Característas
El Romanticismo es una reacción contra el
espíritu racional y
crítico de la
Ilustración y el
Clasicismo, y favorecía, ante todo:
- La conciencia del Yo como entidad autónoma y, frente a la universalidad de la razón dieciochesca, dotada de capacidades variables e individuales como la fantasía y el sentimiento.
- La primacía del Genio creador de un Universo propio, el poeta como demiurgo.
- Valoración de lo diferente frente a lo común lo que lleva una fuerte tendencia nacionalista.
- El liberalismo frente al despotismo ilustrado.
- La de la originalidad frente a la tradición clasicista y la adecuación a los cánones. Cada hombre debe mostrar lo que le hace único.
- La de la creatividad frente a la imitación neoclásica.
- La de la obra imperfecta, inacabada y abierta frente a la obra perfecta, concluida y cerrada.

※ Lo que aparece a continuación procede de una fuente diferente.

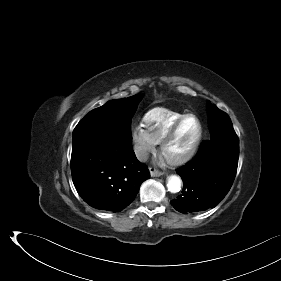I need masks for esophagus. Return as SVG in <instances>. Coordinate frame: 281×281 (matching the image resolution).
Wrapping results in <instances>:
<instances>
[{"mask_svg":"<svg viewBox=\"0 0 281 281\" xmlns=\"http://www.w3.org/2000/svg\"><path fill=\"white\" fill-rule=\"evenodd\" d=\"M163 174H164V172H162V171H159L155 168H150L151 177H159V176H162Z\"/></svg>","mask_w":281,"mask_h":281,"instance_id":"34e87169","label":"esophagus"}]
</instances>
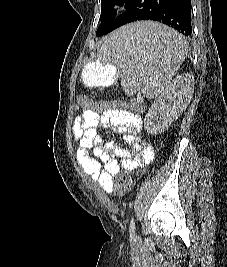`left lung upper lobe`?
Instances as JSON below:
<instances>
[{
  "label": "left lung upper lobe",
  "instance_id": "left-lung-upper-lobe-1",
  "mask_svg": "<svg viewBox=\"0 0 227 267\" xmlns=\"http://www.w3.org/2000/svg\"><path fill=\"white\" fill-rule=\"evenodd\" d=\"M129 0H101V26L106 25L116 17V11L112 9L114 5H123ZM99 27V28H100ZM98 28V29H99Z\"/></svg>",
  "mask_w": 227,
  "mask_h": 267
}]
</instances>
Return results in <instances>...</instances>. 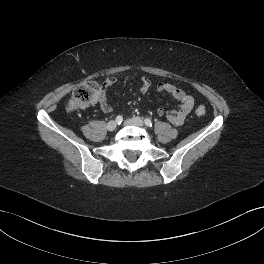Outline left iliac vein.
<instances>
[{"label":"left iliac vein","instance_id":"4c4485c4","mask_svg":"<svg viewBox=\"0 0 264 264\" xmlns=\"http://www.w3.org/2000/svg\"><path fill=\"white\" fill-rule=\"evenodd\" d=\"M126 125L143 127L144 122L140 117H134L125 121Z\"/></svg>","mask_w":264,"mask_h":264}]
</instances>
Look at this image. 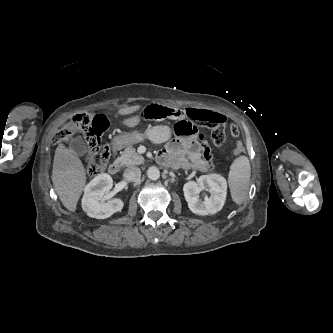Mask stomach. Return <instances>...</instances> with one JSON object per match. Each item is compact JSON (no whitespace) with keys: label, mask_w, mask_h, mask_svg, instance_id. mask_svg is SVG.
I'll list each match as a JSON object with an SVG mask.
<instances>
[{"label":"stomach","mask_w":333,"mask_h":333,"mask_svg":"<svg viewBox=\"0 0 333 333\" xmlns=\"http://www.w3.org/2000/svg\"><path fill=\"white\" fill-rule=\"evenodd\" d=\"M172 135L171 129L165 125L149 127L144 133L139 131H130L118 134L113 138V145L116 147H124L131 144L142 142L149 139L154 143H164L170 140Z\"/></svg>","instance_id":"stomach-1"}]
</instances>
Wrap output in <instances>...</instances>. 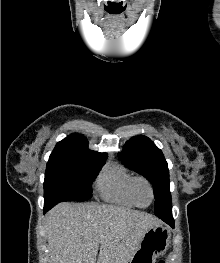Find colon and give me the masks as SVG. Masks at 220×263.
<instances>
[{
	"label": "colon",
	"mask_w": 220,
	"mask_h": 263,
	"mask_svg": "<svg viewBox=\"0 0 220 263\" xmlns=\"http://www.w3.org/2000/svg\"><path fill=\"white\" fill-rule=\"evenodd\" d=\"M158 263H164V261L160 260Z\"/></svg>",
	"instance_id": "obj_1"
}]
</instances>
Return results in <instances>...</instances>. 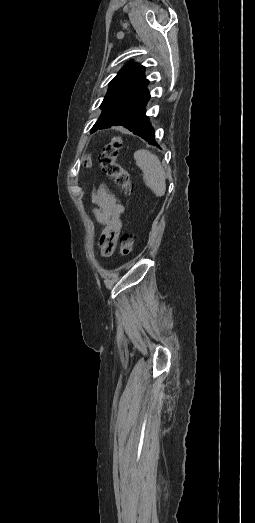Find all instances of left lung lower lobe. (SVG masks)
Returning a JSON list of instances; mask_svg holds the SVG:
<instances>
[{
    "instance_id": "0a47b994",
    "label": "left lung lower lobe",
    "mask_w": 255,
    "mask_h": 523,
    "mask_svg": "<svg viewBox=\"0 0 255 523\" xmlns=\"http://www.w3.org/2000/svg\"><path fill=\"white\" fill-rule=\"evenodd\" d=\"M145 132L147 133L141 132L142 134H140V137H143V140H145V145H155L157 150L163 149V144H160L158 141H156L158 134H154L156 132L155 128L153 130H145Z\"/></svg>"
}]
</instances>
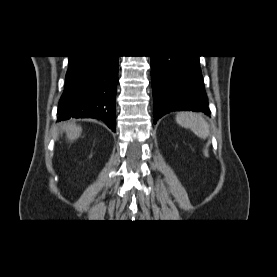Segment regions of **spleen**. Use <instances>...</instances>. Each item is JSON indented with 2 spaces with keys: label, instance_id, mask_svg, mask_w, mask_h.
Listing matches in <instances>:
<instances>
[{
  "label": "spleen",
  "instance_id": "1",
  "mask_svg": "<svg viewBox=\"0 0 277 277\" xmlns=\"http://www.w3.org/2000/svg\"><path fill=\"white\" fill-rule=\"evenodd\" d=\"M176 122L184 128L191 129L200 138H207L210 134L207 122L199 114L191 112L178 113Z\"/></svg>",
  "mask_w": 277,
  "mask_h": 277
}]
</instances>
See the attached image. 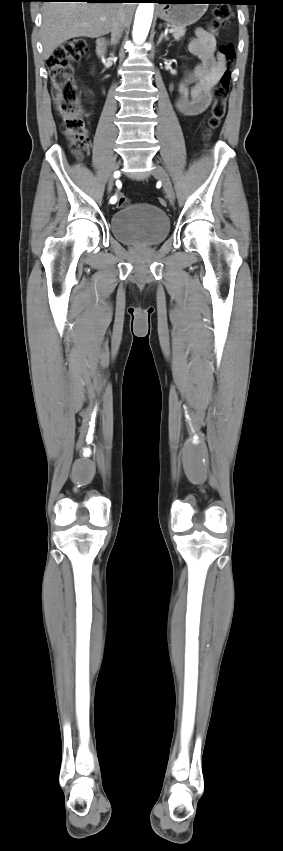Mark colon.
<instances>
[{"instance_id":"1","label":"colon","mask_w":283,"mask_h":851,"mask_svg":"<svg viewBox=\"0 0 283 851\" xmlns=\"http://www.w3.org/2000/svg\"><path fill=\"white\" fill-rule=\"evenodd\" d=\"M231 17L232 11L230 7H216L214 9V26L217 29L228 28ZM87 49L88 44L84 38H72L57 47L52 56L47 60V68L56 99L57 111L62 120V133L72 144L77 146L74 153L78 159L82 158L83 154L89 150L90 139L79 105V92L74 80V68L72 64L79 61L86 54ZM220 53L225 60L226 66L235 58V48L231 43L222 44L220 46ZM230 80V71L225 69L220 78L219 85L214 92L208 129L205 132L206 138L211 135L213 130L219 127L221 120L225 116ZM158 203L161 206L166 205V201L163 198H159ZM128 204V198L123 195L117 196V207H124Z\"/></svg>"}]
</instances>
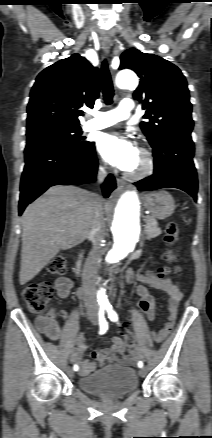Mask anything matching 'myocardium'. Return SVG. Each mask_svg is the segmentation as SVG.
<instances>
[{"instance_id": "1", "label": "myocardium", "mask_w": 212, "mask_h": 438, "mask_svg": "<svg viewBox=\"0 0 212 438\" xmlns=\"http://www.w3.org/2000/svg\"><path fill=\"white\" fill-rule=\"evenodd\" d=\"M142 162L141 167L130 169L126 172L127 177L134 180H142L151 176L156 169V162L153 155L146 149H141L138 155Z\"/></svg>"}]
</instances>
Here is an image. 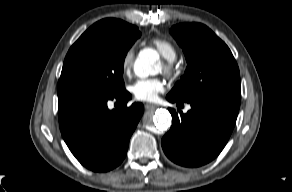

Es propio de este movimiento un gran aprecio de lo personal, un
subjetivismo e
individualismo absoluto, un culto al yo fundamental y al carácter nacional o
Volksgeist, frente a la universalidad y sociabilidad de la
Ilustración en el
siglo XVIII; en ese sentido los héroes románticos son, con frecuencia, prototipos de rebeldía (
Don Juan, el pirata,
Prometeo) y los autores románticos quebrantan cualquier normativa o tradición cultural que ahogue su libertad, como por ejemplo las tres unidades aristotélicas (acción, tiempo y lugar) y la de estilo (mezclando prosa y verso y utilizando polimetría en el teatro), o revolucionando la
métrica y volviendo a
rimas más libres y populares como la asonante. Igualmente, una renovación de temas y ambientes, y, por contraste al Siglo de las Luces (Ilustración), prefieren los ambientes nocturnos y luctuosos, los lugares sórdidos y ruinosos (siniestrismo); venerando y buscando tanto las historias fantásticas como la
superstición, que los ilustrados y neoclásicos ridiculizaban.